Trading partners revolted
The reason behind Washington lawmakers’ wishy-washiness lies in the nation’s relations to its trading partners, who objected after President Joe Biden’s administration laid out the rules intended to support domestic EV development, said Chad Bown, senior fellow at the Peterson Institute for International Economics.
“The tax credits were really designed to encourage the automakers to plow resources into developing low-end models that non-rich people would buy, to blow up the numbers of how many EVs would enter the market,” Bown said.
He said data from the National Energy Association showed that, in 2021, EVs accounted for less than 6% of the U.S. car market, whereas in China, EVs made up 16% and in Europe, 18%.
“So the U.S. was really behind,” Bown said. “All of a sudden, under the IRA, vehicles that were imported that used to be eligible for tax credits under the original 2009 law … were cut off. That’s what made trading partners super upset.”
France’s President Emmanuel Macron came to Washington in early December and told lawmakers from both political parties that the IRA was “super aggressive” toward European companies, according to Reuters.
The leasing frenzy is unleashed
Biden’s administration realized the political challenge with allies, Bown said. So, on Dec. 29, the U.S. Treasury Department decided to interpret a commercial vehicle as being one that a business might lease and “that would give it access to a separate tract of tax credit” in the IRA, Bown said.
“So if the car companies set up a commercial leasing division and they buy their own vehicles in it, then they get the tax credit and they can pass it onto the consumer and they don’t have to be trucks or vans,” Bown said. “No other criteria apply. You can be super rich and qualify for this or the vehicle can be priced any price. There is also no restriction that it has be made in North America or that the batteries have to be sourced from outside of China.”
The news sent some automakers into an aggressive leasing frenzy. Hyundai and Kia, for example, said they plan to increase leases from 5% of sales to 30% as a result of the IRA changes, according to a February article in the Los Angeles Times.
In fact, on June 27, Cox Automotive published a forecast saying this year U.S. EV sales across the industry will surpass 1 million units for the first time.
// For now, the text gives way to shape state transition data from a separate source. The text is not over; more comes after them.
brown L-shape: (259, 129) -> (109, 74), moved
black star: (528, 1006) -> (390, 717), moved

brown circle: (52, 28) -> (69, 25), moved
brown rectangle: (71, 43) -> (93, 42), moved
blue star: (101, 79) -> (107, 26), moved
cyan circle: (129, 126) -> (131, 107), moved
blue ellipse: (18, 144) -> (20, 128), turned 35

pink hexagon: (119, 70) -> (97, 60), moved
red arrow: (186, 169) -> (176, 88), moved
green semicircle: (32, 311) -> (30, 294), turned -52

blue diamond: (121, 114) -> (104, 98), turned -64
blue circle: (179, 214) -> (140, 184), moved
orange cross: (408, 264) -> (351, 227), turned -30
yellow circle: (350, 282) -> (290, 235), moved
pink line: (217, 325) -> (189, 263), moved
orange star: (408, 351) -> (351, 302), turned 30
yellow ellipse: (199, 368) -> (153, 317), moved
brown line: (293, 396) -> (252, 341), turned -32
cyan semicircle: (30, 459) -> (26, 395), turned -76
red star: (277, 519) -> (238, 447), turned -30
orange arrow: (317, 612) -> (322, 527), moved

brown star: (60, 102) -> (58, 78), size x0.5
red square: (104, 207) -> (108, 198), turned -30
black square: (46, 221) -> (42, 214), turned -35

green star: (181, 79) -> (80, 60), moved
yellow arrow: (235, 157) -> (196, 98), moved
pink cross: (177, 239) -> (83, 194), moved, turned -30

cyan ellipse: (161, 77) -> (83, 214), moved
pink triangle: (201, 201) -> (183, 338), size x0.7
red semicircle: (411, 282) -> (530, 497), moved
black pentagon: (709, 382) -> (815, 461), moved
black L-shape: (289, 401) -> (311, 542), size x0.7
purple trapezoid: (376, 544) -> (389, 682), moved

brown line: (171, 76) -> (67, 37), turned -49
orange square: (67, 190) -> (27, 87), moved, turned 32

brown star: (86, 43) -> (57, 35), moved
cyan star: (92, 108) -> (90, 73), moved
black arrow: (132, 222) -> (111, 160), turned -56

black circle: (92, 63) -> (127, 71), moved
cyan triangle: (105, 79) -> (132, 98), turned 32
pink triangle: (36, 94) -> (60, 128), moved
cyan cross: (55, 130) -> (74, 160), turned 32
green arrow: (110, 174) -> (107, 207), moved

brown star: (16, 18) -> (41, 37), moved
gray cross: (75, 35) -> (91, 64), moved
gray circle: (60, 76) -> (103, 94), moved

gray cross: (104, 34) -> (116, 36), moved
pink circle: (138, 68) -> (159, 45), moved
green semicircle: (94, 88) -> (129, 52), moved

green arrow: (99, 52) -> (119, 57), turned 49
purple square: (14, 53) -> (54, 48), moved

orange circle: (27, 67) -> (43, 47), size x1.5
EV share is approaching 7% of the total U.S. auto market, Cox said.
The EV lease rate soars
Since December through June, the lease rate for imported EVs has taken off, according to data from auto research firm Edmunds.com.
Edmunds reports about 37% of EVs bought in April were leased, up from 17% in April 2022. In May, about 44% were leased, up from 15% in the year-ago period. For June, 44% were leased compared with 13% in the year-ago period. Here are some of the EVs that are seeing big gains in leasing since the loophole took effect, Edmunds data shows:
- Kia EV6: In June, 72% were leased, up from 2% in June 2022.
- BMW i4: In June 66% were leased, up from 11% in the year-ago period.
- BMW iX: In June, 71% were leased, up from 16% in the year-ago period.
- Polestar 2: In June, 82% were leased, up from 34% in the year-ago period.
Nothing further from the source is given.